Saturday, May 14, 2011

THE NEIGHBORHOOD BULLY



One of the questions I’ve most often been asked about our trip to Israel was “Did you feel safe?” The answer is always, “Yes.” I can only recall one time during the 10 days that I felt a bit uncomfortable. We were in Nazareth and a couple of people from our group had gotten separated from the main body. It took a few minutes, but our guide found the wayward pilgrims and re-united them with the rest of us. And, that was that.

The people of Israel live in a very dangerous part of the world. They’re not naïve. They don’t have a collective death wish.
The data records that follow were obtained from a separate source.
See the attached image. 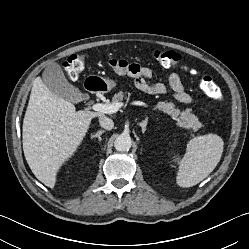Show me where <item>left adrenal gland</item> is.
<instances>
[{"mask_svg": "<svg viewBox=\"0 0 249 249\" xmlns=\"http://www.w3.org/2000/svg\"><path fill=\"white\" fill-rule=\"evenodd\" d=\"M148 123V118L146 117V119L142 122L139 123V126L142 128V133L144 134L146 131V126Z\"/></svg>", "mask_w": 249, "mask_h": 249, "instance_id": "a2214340", "label": "left adrenal gland"}]
</instances>
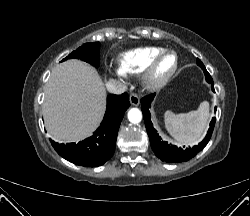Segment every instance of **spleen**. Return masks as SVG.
<instances>
[{
    "instance_id": "obj_1",
    "label": "spleen",
    "mask_w": 250,
    "mask_h": 216,
    "mask_svg": "<svg viewBox=\"0 0 250 216\" xmlns=\"http://www.w3.org/2000/svg\"><path fill=\"white\" fill-rule=\"evenodd\" d=\"M164 118L165 127L174 139L184 145H195L203 138L208 127L209 103L204 101L197 110L188 113L167 111Z\"/></svg>"
}]
</instances>
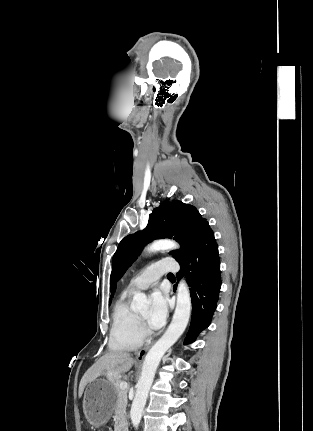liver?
Here are the masks:
<instances>
[{"instance_id":"1","label":"liver","mask_w":313,"mask_h":431,"mask_svg":"<svg viewBox=\"0 0 313 431\" xmlns=\"http://www.w3.org/2000/svg\"><path fill=\"white\" fill-rule=\"evenodd\" d=\"M134 364V359L127 352L111 351L103 355L94 363L83 375L78 395L82 396L86 385L103 374H107L109 379L118 377L120 374L128 372Z\"/></svg>"}]
</instances>
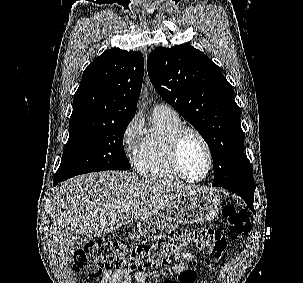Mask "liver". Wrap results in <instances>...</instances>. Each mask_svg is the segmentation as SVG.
<instances>
[{"instance_id":"1","label":"liver","mask_w":303,"mask_h":283,"mask_svg":"<svg viewBox=\"0 0 303 283\" xmlns=\"http://www.w3.org/2000/svg\"><path fill=\"white\" fill-rule=\"evenodd\" d=\"M201 190L181 182L119 171L69 179L55 190L52 200V235L56 252L62 264L68 265L80 238L101 235L147 218L176 198Z\"/></svg>"}]
</instances>
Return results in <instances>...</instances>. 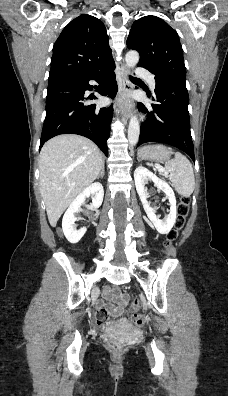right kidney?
<instances>
[{
    "instance_id": "1",
    "label": "right kidney",
    "mask_w": 228,
    "mask_h": 396,
    "mask_svg": "<svg viewBox=\"0 0 228 396\" xmlns=\"http://www.w3.org/2000/svg\"><path fill=\"white\" fill-rule=\"evenodd\" d=\"M91 197L92 204L88 206L89 210L97 209L101 206L104 190L102 184L99 182L93 183L85 188L70 204L65 212L62 220V229L65 237L70 243H77L86 233V228L76 230L74 222L77 220L75 213L79 212L81 205L85 202L86 198Z\"/></svg>"
}]
</instances>
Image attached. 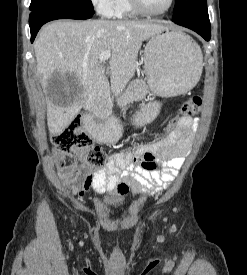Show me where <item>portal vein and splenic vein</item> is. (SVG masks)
I'll use <instances>...</instances> for the list:
<instances>
[{"label": "portal vein and splenic vein", "instance_id": "obj_1", "mask_svg": "<svg viewBox=\"0 0 247 275\" xmlns=\"http://www.w3.org/2000/svg\"><path fill=\"white\" fill-rule=\"evenodd\" d=\"M111 57V51L107 50L100 54L99 61L105 63Z\"/></svg>", "mask_w": 247, "mask_h": 275}]
</instances>
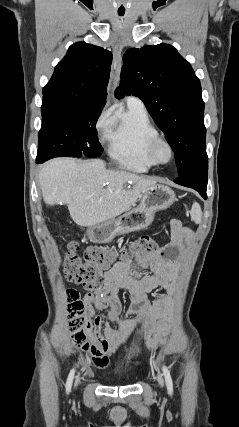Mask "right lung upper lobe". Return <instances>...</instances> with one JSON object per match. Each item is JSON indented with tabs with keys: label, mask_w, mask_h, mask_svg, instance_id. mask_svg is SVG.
<instances>
[{
	"label": "right lung upper lobe",
	"mask_w": 239,
	"mask_h": 427,
	"mask_svg": "<svg viewBox=\"0 0 239 427\" xmlns=\"http://www.w3.org/2000/svg\"><path fill=\"white\" fill-rule=\"evenodd\" d=\"M111 62L112 53L101 47L85 42L71 45L43 88L42 102L104 107Z\"/></svg>",
	"instance_id": "cb5924a9"
}]
</instances>
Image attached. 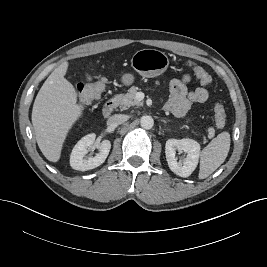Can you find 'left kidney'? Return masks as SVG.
Masks as SVG:
<instances>
[{"label":"left kidney","mask_w":267,"mask_h":267,"mask_svg":"<svg viewBox=\"0 0 267 267\" xmlns=\"http://www.w3.org/2000/svg\"><path fill=\"white\" fill-rule=\"evenodd\" d=\"M200 149V144L193 139H168L165 154L170 170L180 177L190 176L198 165ZM176 151L184 152L186 157L178 162Z\"/></svg>","instance_id":"5707ae66"}]
</instances>
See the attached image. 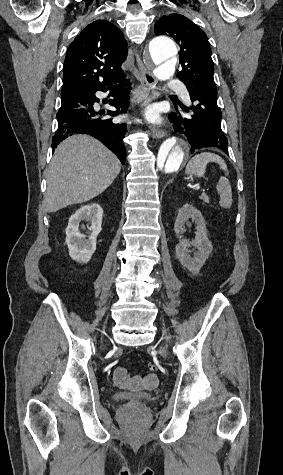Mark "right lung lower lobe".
<instances>
[{"mask_svg": "<svg viewBox=\"0 0 283 475\" xmlns=\"http://www.w3.org/2000/svg\"><path fill=\"white\" fill-rule=\"evenodd\" d=\"M129 89L130 83L124 79L120 83L102 87L79 88L61 95L62 104L57 113L58 128L52 138V147L55 148L69 136L88 134L104 143L124 164L126 150L123 138L127 131L126 126L112 119L100 118L99 115H104L105 111H96L93 105L100 101L95 96L97 91H109V96L113 97L109 104L120 111L108 110L106 114L116 116L119 113H124L129 106V96L127 95Z\"/></svg>", "mask_w": 283, "mask_h": 475, "instance_id": "right-lung-lower-lobe-1", "label": "right lung lower lobe"}]
</instances>
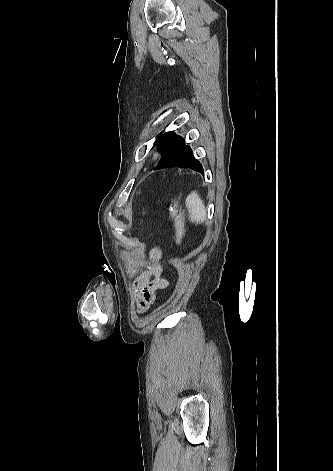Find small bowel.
I'll return each instance as SVG.
<instances>
[{
  "label": "small bowel",
  "instance_id": "obj_1",
  "mask_svg": "<svg viewBox=\"0 0 333 471\" xmlns=\"http://www.w3.org/2000/svg\"><path fill=\"white\" fill-rule=\"evenodd\" d=\"M150 262L134 280L131 293L136 302L137 312L145 313L156 300V293L169 286L168 279L163 275L160 264L161 252L158 248L152 249Z\"/></svg>",
  "mask_w": 333,
  "mask_h": 471
}]
</instances>
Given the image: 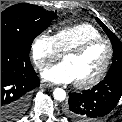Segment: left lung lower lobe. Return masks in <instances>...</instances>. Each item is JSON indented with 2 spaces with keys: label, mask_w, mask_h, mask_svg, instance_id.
Returning <instances> with one entry per match:
<instances>
[{
  "label": "left lung lower lobe",
  "mask_w": 122,
  "mask_h": 122,
  "mask_svg": "<svg viewBox=\"0 0 122 122\" xmlns=\"http://www.w3.org/2000/svg\"><path fill=\"white\" fill-rule=\"evenodd\" d=\"M122 95V70L108 73L99 84L82 93H69L64 114L76 121L83 122L110 113Z\"/></svg>",
  "instance_id": "1"
}]
</instances>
They understand their position in the world’s geopolitical order. They know they have many enemies. But, they want to live meaningful lives. As I traveled around the country I saw that the people focused on living life. I think the centuries of being labeled “Christ killers,” “money grubbers,” “communists,” or being the objects of the Fuhrer’s “final solution” has contributed to the national sense that life is now for the living.

This national ideal of life is reflected in the land. As we made our way from place to place the olive trees seemed omnipresent. The vineyards stretched as far as our eyes could see. Our daily meals included tomatoes, leeks, garlic, dairy products, humus, fruits, fish, lamb, beef, and a myriad of other staples, all locally grown. Our daily treat consisted of the best ice cream we’ve ever had.

This abundance hasn’t come overnight. It’s been the product of hard work and a great love of the land. As I watched the bounty unfold before me I was amazed at how prescient the Old Testament prophet Isaiah was when he declared “Streams will flow in the wasteland.”

Seeing the plenty, it was very hard for me to understand why this land should be so scarred by hate and terror. There’s more than enough for everyone, Jew, Christian, Druze, Baha’i, or Palestinian. Almost everyone recognizes this…almost everyone. And therein lies the problem. Almost everyone is light years away from being everyone.

For a significant number of people, from Palestinians to “peacemakers,” Israel is occupied territory and the Jewish people are thieves who should be driven into the sea. Bob Dylan expressed this jaded notion of Israel as the “neighborhood bully” lyrically:

“Well, the neighborhood bully, he’s just one man

His enemies say he’s on their land

They got him outnumbered about a million to one

He got no place to escape to, no place to run

He’s the neighborhood bully.”

Dylan’s words aren’t hyperbole. Hezbollah, one of the most virulent terrorist organizations in the world has expressed its hatred for the Jewish people in charter form: “Our primary assumption in our fight against Israel states that the Zionist entity is aggressive from its inception, and built on lands wrested from their owners, at the expense of the rights of the Muslim people. Therefore our struggle will end only when this entity is obliterated. We recognize no treaty with it, no cease fire, and no peace agreements, whether separate or consolidated.” In the Gaza Strip, Hamas is committed to the destruction of Israel and any attempts to make peace between Palestinians and Jews are tantamount to blasphemy: “[Peace] initiatives, the so-called peaceful solutions, and the international conferences to resolve the Palestinian problem, are all contrary to the beliefs of the Islamic Resistance Movement.” The Iranian mullahs believe that the total destruction of Israel will bring the “twelfth imam” and world justice. Iranian president Mahmoud Ahmadinejad has expressed the insane notion that the Holocaust is Jewish fiction created to garner world sympathy.

Philosophical expressions and charters are one thing. Action is another. And this is where the rhetoric becomes terror’s backbone. About a week before we left for Israel two young Palestinian men broke into the house of Ehud and Ruth Fogel, who lived in the Israeli settlement of Itamar. They first stabbed the Fogel’s two sons, 11 year old Yoav and 4 year old Elad, to death. They then murdered Ehud and Ruth. They thought they were done and left. As they did they heard the Fogel’s daughter, 3 month old Hadas, crying in her crib. They re-entered the home and stabbed her to death for good measure. They went home and, with the help of family, burned their bloody clothing and hid the weapons.

I didn’t find Israel to be dangerous, but I don’t live on a kibbutz or a settlement. I don’t have to find some way to live a meaningful life when a four month old child becomes the target of the terrorist’s blade. How can the road to peace be found in the face of such evil? This is the Jewish dilemma.